Nachtfahrten, und warum sie wichtig sind

Was bei Nachtfahrten zu beachten ist

Unter keinen anderen Verkehrsbedingungen ist das Auge so gefordert wie bei Dunkelheit und Dämmerlicht. Jeder, der Nachtfahrten antritt, sollte zudem bedenken, dass der Körper eigentlich auf Ruhe eingestellt ist.

Autofahren bei Dunkelheit

Wer abends oder nachts mit dem Auto in einer fremden Umgebung unterwegs ist, kennt das Problem: Wenn Straßen schlecht ausgeleuchtet sind, muss man die Augen besonders anstrengen, um sich zu orientieren. Kommt dann zur Müdigkeit auch noch Regen oder Nebel dazu, sind Verkehrsschilder besonders schlecht zu erkennen. Der Fahrer wird langsamer, die Unsicherheit steigt.
Für den Verkehrspsychologen Thomas Wagner von der Dekra ist das ein typisches Szenario. Denn: „90 Prozent der Informationen, die wir zum Fahren benötigen, werden über die Augen aufgenommen. Sie sind das Fenster zur Verkehrssicherheit. Wer schlecht sieht, schätzt auch Distanzen falsch ein, und das erhöht das Unfallrisiko“, sagt Wagner. 

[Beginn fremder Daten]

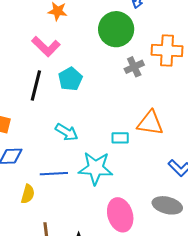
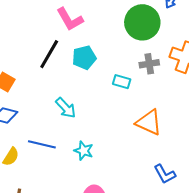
cyan rectangle: (120, 138) -> (122, 82), moved
cyan star: (96, 168) -> (84, 151), size x0.6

Grundsätzlich treffen bei Nachtfahrten drei Faktoren zusammen: 

Der Mensch und seine Leistungsfähigkeit
Das Alter und das Fahrvermögen sind also entscheidende Faktoren. Bei Dunkelheit und schlechter Sicht mit wechselnden Lichtverhältnissen müssen sich zudem die Augen ständig neu anpassen, was unweigerlich auch zu einer Reaktionsverzögerung führt.

Die jeweilige Situation
Sie ergibt sich etwa aus den Wetter-, Licht- und Straßenverhältnissen. Je schlechter die Bedingungen, desto höher daher die Unsicherheit. Aber jeder Autofahrer kann vorsorgen: ganz praktisch durch Reinigen. Denn von innen oder außen verschmutzte Scheiben verursachen Streulicht und verhindern damit eine klare Sicht. Auch die Scheinwerfer sollten stets sauber sein.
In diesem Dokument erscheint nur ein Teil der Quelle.